*** Data for processing ***

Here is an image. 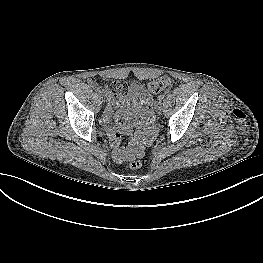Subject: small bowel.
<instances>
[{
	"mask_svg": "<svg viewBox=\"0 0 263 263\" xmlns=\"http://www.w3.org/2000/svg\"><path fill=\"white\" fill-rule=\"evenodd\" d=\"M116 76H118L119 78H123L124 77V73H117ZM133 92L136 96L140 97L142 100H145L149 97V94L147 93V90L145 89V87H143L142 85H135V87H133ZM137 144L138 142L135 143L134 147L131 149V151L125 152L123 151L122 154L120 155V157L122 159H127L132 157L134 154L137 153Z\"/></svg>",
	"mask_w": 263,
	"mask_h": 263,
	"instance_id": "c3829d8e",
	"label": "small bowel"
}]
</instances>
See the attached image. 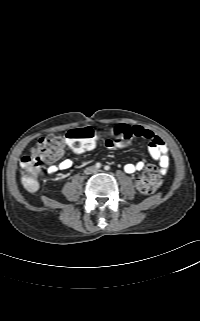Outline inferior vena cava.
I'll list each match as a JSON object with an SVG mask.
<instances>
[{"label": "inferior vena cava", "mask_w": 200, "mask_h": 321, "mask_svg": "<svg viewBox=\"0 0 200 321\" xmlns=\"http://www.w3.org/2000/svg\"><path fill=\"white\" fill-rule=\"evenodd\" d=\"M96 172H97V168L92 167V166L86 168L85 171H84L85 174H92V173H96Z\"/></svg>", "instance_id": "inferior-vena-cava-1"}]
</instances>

*** End of Data for processing ***

Search the entries for the word "label" and pick out every line that holds it.

§ Exercise solution:
	"label": "small bowel"
[{"label": "inferior vena cava", "mask_w": 200, "mask_h": 321, "mask_svg": "<svg viewBox=\"0 0 200 321\" xmlns=\"http://www.w3.org/2000/svg\"><path fill=\"white\" fill-rule=\"evenodd\" d=\"M96 172H97V168L92 167V166L86 168L85 171H84L85 174H92V173H96Z\"/></svg>", "instance_id": "inferior-vena-cava-1"}]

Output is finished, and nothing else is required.